I am trying to create a classifier to categorize websites. I am doing this for the very first time so it's all quite new to me. Currently I am trying to do some Bag of Words on a couple of parts of the web page (e.g. title, text, headings). It looks like this:
from sklearn.feature_extraction.text import CountVectorizer
countvect_text = CountVectorizer(encoding="cp1252", stop_words="english")
countvect_title = CountVectorizer(encoding="cp1252", stop_words="english")
countvect_headings = CountVectorizer(encoding="cp1252", stop_words="english")
X_tr_text_counts = countvect_text.fit_transform(tr_data['text'])
X_tr_title_counts = countvect_title.fit_transform(tr_data['title'])
X_tr_headings_counts = countvect_headings.fit_transform(tr_data['headings'])
from sklearn.feature_extraction.text import TfidfTransformer
transformer_text = TfidfTransformer(use_idf=True)
transformer_title = TfidfTransformer(use_idf=True)
transformer_headings = TfidfTransformer(use_idf=True)
X_tr_text_tfidf = transformer_text.fit_transform(X_tr_text_counts)
X_tr_title_tfidf = transformer_title.fit_transform(X_tr_title_counts)
X_tr_headings_tfidf = transformer_headings.fit_transform(X_tr_headings_counts)
from sklearn.naive_bayes import MultinomialNB
text_nb = MultinomialNB().fit(X_tr_text_tfidf, tr_data['class'])
title_nb = MultinomialNB().fit(X_tr_title_tfidf, tr_data['class'])
headings_nb = MultinomialNB().fit(X_tr_headings_tfidf, tr_data['class'])
X_te_text_counts = countvect_text.transform(te_data['text'])
X_te_title_counts = countvect_title.transform(te_data['title'])
X_te_headings_counts = countvect_headings.transform(te_data['headings'])
X_te_text_tfidf = transformer_text.transform(X_te_text_counts)
X_te_title_tfidf = transformer_title.transform(X_te_title_counts)
X_te_headings_tfidf = transformer_headings.transform(X_te_headings_counts)
accuracy_text = text_nb.score(X_te_text_tfidf, te_data['class'])
accuracy_title = title_nb.score(X_te_title_tfidf, te_data['class'])
accuracy_headings = headings_nb.score(X_te_headings_tfidf, te_data['class'])
This works fine, and I get the accuracies as expected. However, as you might have guessed, this looks cluttered and is filled with duplication.

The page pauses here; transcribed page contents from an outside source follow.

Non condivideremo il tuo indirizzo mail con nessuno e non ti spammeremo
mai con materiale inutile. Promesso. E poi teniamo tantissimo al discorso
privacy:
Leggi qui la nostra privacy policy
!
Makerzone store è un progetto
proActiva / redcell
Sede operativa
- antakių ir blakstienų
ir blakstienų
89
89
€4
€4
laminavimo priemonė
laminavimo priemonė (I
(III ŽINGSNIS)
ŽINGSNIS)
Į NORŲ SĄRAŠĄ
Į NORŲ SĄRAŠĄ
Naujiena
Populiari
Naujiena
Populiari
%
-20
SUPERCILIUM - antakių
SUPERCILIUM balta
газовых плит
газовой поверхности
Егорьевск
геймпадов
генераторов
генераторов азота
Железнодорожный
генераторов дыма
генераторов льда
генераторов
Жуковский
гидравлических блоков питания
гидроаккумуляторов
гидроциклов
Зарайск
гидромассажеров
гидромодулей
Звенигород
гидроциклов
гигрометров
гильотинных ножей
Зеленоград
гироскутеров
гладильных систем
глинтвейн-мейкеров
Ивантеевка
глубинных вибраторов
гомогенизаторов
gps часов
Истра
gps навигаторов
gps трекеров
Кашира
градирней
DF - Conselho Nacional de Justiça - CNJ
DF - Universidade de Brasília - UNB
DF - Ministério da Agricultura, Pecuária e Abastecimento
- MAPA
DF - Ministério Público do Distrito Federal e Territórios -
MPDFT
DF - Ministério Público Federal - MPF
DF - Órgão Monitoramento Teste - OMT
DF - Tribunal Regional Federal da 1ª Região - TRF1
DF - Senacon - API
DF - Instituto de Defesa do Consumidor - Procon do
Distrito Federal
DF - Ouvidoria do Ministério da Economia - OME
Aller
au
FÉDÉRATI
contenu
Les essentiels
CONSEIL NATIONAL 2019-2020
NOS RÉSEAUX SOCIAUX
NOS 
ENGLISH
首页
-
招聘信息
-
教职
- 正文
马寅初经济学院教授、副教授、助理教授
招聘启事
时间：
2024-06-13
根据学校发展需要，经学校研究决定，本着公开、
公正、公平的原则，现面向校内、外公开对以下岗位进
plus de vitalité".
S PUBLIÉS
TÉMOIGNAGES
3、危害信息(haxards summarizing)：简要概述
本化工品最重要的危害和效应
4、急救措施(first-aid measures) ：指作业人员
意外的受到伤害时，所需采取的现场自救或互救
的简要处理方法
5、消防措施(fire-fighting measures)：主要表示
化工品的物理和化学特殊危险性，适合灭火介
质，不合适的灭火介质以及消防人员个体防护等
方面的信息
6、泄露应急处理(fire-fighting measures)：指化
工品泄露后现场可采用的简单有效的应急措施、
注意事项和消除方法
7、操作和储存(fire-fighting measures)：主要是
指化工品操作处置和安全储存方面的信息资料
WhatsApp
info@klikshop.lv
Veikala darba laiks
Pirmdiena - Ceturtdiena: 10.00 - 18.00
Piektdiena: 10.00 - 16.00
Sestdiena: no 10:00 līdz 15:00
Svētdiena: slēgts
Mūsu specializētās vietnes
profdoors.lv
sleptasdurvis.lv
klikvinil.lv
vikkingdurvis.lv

My question then is, is there a way to write this more concisely?
Additionally, I am not sure how I can combine these three features into a single multinomial classifier. I tried passing a list of tfidf values to MultinomialNB().fit()
, but apparently that's not allowed.
Optionally, it would also be nice to add weights to the features, so that in the final classifier some vectors have a higher importance than others.
I'm guessing I need pipeline
but I'm not at all sure how I should use it in this case.
First, CountVectorizer and TfidfTransformer can be removed by using TfidfVectorizer (which is essentially combination of both).
Second, the TfidfVectorizer and MultinomialNB can be combined in a Pipeline.
A pipeline sequentially apply a list of transforms and a final estimator. When fit()
is called on a Pipeline
, it fit all the transforms one after the other and transform the data, then fit the transformed data using the final estimator. And when score()
or predict()
is called, it only call transform()
on all transformers and score()
or predict()
on last one.
So the code will look like:
from sklearn.pipeline import Pipeline
pipeline = Pipeline([('vectorizer', TfidfVectorizer(encoding="cp1252",
stop_words="english",
use_idf=True)),
('nb', MultinomialNB())])
accuracy={}
for item in ['text', 'title', 'headings']:
# No need to save the return of fit(), it returns self
pipeline.fit(tr_data[item], tr_data['class'])
# Apply transforms, and score with the final estimator
accuracy[item] = pipeline.score(te_data[item], te_data['class'])
EDIT:
Edited to include the combining of all features to get single accuracy:
To combine the results, we can follow multiple approaches. One that is easily understandable (but a bit of again going to the cluttery side) is the following:
# Using scipy to concatenate, because tfidfvectorizer returns sparse matrices
from scipy.sparse import hstack
def get_tfidf(tr_data, te_data, columns):
train = None
test = None
tfidfVectorizer = TfidfVectorizer(encoding="cp1252",
stop_words="english",
use_idf=True)
for item in columns:
temp_train = tfidfVectorizer.fit_transform(tr_data[item])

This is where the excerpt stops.